Pharmaceutical Benefits Advisory Committee submission


Pharmaceutical Benefits Advisory Committee submission

Pharmaceutical Benefits Advisory Committee (PBAC)
Submission by ADHD Australia in June 2019

ADHD Australia recently made an online submission to the next meeting of the Pharmaceutical Benefits Advisory Committee (PBAC) which is to be held in July.

ADHD Australia undertook this advocacy step on behalf of all those living with ADHD in an effort to bring to the attention of PBAC the inequitable way in which some medications are being made available to one part of the ADHD diagnosed community and not another. There are some medications being provided at the discounted rate on the Public Benefits Scheme (PBS) to individuals with ADHD just because they had their diagnosis as a child or adolescent. ADHD Australia believes that there should be no age discrimination on the PBS availability of medications stemming from the age of the individual at diagnosis. Below is the excerpt from our submission to PBAC.

Excerpt from our online submission

“ADHD Australia believes that equitable access to comprehensive, multi-disciplinary care is key to ensuring that people living with Attention Deficit Hyperactivity Disorder (ADHD) are able to achieve their full potential. Unfortunately, it is only in recent times that the validity of the concept of ADHD as a legitimate and debilitating neurodevelopmental disorder has achieved mainstream medical recognition.

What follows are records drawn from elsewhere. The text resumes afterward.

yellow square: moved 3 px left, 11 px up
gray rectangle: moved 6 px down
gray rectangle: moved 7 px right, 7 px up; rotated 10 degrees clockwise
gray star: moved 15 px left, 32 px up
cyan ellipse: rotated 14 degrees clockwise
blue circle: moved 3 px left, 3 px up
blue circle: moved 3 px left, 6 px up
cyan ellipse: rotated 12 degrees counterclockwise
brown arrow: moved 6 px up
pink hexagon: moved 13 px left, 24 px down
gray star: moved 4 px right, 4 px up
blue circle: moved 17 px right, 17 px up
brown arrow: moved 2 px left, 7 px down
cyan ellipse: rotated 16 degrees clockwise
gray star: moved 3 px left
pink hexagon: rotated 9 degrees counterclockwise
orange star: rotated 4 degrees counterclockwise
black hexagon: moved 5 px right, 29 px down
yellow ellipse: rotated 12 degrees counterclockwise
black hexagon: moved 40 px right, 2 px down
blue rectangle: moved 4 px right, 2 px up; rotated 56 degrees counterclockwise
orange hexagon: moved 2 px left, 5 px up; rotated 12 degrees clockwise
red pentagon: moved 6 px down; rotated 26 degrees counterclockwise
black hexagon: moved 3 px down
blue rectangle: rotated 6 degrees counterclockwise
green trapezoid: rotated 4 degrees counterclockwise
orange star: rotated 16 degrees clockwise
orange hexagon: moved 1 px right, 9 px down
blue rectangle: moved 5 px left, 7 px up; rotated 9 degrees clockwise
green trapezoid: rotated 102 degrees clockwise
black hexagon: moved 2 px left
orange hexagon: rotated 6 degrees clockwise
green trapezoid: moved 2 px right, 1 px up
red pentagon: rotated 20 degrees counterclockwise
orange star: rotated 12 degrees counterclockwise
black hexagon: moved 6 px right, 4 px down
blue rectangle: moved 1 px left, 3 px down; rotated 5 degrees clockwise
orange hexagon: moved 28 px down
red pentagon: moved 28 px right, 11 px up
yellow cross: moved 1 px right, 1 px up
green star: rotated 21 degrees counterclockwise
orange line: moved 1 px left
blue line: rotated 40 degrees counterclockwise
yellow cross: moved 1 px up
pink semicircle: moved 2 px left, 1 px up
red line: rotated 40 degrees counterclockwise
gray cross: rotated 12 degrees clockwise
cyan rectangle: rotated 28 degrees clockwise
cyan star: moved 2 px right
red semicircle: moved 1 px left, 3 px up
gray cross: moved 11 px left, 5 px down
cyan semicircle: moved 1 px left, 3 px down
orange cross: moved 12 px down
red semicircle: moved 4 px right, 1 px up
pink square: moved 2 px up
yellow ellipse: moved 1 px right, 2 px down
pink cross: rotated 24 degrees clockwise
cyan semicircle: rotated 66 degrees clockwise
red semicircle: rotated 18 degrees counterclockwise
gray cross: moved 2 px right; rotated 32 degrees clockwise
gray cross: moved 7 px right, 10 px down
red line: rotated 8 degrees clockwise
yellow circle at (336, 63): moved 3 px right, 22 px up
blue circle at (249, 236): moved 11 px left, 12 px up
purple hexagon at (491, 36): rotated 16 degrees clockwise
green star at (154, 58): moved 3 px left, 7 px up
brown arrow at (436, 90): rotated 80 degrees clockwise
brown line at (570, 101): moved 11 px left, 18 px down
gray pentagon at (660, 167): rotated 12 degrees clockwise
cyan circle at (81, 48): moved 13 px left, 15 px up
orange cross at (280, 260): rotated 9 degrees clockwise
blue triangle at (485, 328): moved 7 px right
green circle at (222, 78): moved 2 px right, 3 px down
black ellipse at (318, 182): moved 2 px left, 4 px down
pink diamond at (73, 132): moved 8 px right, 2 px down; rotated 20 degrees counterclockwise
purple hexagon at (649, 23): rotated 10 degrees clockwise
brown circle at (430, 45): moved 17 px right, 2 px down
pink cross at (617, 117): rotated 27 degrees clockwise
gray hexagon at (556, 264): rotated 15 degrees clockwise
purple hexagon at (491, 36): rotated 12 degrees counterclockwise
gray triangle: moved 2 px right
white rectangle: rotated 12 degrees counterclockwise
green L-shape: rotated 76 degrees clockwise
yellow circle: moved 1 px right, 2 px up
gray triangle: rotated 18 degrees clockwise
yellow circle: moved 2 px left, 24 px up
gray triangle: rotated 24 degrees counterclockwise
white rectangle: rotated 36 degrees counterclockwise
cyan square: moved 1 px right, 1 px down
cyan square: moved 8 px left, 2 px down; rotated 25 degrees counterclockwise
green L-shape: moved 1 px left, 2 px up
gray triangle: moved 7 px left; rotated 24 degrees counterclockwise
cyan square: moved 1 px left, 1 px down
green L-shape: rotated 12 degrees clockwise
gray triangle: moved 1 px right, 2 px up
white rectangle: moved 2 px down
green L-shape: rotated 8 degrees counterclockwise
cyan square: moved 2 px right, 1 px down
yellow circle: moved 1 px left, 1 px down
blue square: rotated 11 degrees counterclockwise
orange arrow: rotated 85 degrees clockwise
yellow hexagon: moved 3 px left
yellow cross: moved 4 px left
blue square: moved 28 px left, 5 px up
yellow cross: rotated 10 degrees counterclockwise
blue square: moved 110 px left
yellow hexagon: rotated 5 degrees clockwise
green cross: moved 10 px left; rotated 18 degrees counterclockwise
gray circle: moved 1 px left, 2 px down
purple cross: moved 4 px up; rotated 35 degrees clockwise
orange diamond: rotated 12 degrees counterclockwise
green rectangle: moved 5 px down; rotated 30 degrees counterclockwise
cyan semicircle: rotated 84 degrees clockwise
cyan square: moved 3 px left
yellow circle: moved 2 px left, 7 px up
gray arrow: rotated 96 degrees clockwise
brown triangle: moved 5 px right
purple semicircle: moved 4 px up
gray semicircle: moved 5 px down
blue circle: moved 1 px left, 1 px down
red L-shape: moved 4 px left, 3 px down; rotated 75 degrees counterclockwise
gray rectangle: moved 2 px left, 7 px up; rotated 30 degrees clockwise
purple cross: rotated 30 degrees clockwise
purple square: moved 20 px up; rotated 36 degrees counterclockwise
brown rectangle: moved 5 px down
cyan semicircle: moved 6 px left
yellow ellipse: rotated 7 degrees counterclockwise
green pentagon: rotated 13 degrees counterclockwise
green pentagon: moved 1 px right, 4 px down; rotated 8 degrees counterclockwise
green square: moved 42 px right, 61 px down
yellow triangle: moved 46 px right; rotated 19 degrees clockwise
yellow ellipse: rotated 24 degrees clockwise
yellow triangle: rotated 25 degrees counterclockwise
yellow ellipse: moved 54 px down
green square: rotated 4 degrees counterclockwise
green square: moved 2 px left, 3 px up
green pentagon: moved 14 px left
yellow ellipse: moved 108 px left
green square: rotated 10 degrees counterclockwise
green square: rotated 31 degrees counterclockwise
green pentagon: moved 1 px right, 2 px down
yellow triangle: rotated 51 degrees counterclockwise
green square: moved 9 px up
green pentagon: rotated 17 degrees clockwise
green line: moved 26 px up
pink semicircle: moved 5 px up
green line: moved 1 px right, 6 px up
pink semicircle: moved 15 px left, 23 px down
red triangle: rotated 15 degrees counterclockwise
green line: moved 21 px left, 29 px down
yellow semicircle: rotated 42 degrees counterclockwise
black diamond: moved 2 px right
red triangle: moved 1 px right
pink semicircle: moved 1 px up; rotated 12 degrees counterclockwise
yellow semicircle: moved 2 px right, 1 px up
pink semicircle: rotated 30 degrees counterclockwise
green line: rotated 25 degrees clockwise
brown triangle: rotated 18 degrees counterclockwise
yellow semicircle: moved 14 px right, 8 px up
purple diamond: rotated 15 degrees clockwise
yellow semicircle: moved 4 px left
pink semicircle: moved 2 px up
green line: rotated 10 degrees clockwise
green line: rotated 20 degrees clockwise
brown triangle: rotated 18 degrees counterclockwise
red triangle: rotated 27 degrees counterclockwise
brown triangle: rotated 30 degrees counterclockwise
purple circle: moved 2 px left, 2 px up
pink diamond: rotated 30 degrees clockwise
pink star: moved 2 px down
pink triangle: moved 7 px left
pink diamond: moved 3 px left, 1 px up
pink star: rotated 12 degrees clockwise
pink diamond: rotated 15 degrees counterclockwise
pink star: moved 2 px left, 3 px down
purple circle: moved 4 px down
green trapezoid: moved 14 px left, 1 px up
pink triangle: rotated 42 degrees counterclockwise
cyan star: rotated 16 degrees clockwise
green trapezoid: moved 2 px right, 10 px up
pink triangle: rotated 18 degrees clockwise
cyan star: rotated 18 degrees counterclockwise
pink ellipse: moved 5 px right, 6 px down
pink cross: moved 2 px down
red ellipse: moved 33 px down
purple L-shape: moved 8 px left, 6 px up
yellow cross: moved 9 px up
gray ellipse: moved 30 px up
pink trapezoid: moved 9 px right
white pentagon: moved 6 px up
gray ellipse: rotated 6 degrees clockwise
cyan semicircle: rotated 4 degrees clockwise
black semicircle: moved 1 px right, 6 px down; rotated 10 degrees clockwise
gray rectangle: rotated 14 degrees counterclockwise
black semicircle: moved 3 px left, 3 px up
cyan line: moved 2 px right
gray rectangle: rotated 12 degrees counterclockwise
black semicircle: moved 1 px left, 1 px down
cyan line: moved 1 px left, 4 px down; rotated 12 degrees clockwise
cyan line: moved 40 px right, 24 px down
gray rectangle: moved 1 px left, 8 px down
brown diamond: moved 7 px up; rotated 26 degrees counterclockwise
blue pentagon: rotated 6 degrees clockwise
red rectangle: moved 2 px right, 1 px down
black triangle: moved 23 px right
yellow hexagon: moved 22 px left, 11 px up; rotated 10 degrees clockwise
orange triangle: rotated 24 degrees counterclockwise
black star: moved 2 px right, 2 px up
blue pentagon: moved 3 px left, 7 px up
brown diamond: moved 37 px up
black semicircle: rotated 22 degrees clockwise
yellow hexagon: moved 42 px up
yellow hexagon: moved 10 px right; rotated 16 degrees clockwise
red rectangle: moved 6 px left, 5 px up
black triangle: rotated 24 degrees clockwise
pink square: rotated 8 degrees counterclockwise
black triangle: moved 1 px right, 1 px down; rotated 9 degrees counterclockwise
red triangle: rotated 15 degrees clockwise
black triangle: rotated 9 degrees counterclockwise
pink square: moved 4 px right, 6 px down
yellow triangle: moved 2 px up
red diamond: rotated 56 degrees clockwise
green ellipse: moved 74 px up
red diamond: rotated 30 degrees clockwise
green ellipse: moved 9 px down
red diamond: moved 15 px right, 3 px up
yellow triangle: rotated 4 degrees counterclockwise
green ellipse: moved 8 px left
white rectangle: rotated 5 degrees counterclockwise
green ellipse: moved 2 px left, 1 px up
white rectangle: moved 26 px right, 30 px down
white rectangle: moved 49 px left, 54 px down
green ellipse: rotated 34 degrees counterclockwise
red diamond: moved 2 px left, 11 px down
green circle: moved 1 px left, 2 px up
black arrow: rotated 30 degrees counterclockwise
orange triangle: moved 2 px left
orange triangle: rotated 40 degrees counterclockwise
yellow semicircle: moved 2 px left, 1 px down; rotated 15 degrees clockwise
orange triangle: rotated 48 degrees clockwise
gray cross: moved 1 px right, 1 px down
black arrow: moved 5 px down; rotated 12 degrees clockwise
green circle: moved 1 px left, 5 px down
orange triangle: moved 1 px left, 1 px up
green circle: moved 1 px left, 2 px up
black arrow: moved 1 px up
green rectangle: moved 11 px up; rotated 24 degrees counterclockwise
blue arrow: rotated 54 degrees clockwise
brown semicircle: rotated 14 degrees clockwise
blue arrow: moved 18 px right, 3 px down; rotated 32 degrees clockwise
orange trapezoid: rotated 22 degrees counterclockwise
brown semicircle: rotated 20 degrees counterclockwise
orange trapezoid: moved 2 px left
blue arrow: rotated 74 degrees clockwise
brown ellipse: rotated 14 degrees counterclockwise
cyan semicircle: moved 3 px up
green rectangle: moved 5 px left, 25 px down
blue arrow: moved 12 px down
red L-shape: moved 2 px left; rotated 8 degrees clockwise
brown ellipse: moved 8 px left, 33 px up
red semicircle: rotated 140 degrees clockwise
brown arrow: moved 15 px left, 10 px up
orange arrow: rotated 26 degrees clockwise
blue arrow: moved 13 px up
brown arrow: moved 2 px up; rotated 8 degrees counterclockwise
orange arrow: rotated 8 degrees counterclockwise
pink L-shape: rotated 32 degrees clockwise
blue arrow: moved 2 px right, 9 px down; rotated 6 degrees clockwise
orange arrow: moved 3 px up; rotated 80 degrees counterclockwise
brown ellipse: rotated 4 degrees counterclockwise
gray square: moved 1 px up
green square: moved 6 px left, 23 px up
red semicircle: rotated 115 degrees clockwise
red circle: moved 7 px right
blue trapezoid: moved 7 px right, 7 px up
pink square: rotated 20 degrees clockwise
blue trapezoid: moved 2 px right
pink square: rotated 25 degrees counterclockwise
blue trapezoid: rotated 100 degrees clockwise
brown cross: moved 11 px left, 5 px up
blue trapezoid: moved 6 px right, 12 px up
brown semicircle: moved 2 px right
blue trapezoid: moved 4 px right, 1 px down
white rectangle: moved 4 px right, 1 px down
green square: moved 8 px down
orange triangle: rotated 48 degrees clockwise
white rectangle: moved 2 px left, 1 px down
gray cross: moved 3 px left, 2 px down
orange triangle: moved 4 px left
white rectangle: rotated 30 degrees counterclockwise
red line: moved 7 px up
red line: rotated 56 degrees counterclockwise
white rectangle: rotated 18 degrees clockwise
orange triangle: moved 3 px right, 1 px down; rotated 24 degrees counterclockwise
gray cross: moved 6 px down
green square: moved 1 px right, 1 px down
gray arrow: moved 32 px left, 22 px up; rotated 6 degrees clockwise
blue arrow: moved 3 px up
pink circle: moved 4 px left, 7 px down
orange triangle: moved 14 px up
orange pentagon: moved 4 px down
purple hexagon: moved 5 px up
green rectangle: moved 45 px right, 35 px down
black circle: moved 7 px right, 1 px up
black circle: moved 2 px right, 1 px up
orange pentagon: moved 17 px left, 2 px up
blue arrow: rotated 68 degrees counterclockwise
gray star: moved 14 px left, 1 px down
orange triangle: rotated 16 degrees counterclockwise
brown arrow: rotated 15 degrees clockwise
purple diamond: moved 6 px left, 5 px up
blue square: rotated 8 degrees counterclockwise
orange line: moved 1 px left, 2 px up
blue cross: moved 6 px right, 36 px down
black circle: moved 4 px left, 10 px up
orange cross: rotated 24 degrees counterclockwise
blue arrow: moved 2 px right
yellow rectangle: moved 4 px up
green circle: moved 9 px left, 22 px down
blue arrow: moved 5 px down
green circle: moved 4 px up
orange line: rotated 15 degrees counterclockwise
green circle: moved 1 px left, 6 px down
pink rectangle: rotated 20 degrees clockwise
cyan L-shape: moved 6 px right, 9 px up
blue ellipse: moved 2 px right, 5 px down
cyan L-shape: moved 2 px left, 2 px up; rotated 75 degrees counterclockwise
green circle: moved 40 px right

The fact that the core deficits of ADHD pose challenges for the majority of sufferers throughout their lives is still grossly underappreciated. The net result of these factors is that many adults with ADHD were not afforded the benefit of diagnosis in their early life (childhood and adolescence). Under current PBS reimbursement criteria these patients are unable to access long-acting medications to treat their core symptoms.

There is evidence to suggest that girls with ADHD are less likely to be accurately diagnosed and it is well known that people from lower socioeconomic groups have poorer access to the quality of care that would enable accurate diagnosis in childhood.

Taken together these factors demonstrate that the current “age of diagnosis” criterion for allowing access to long-acting medications is highly discriminatory and needs to be removed.”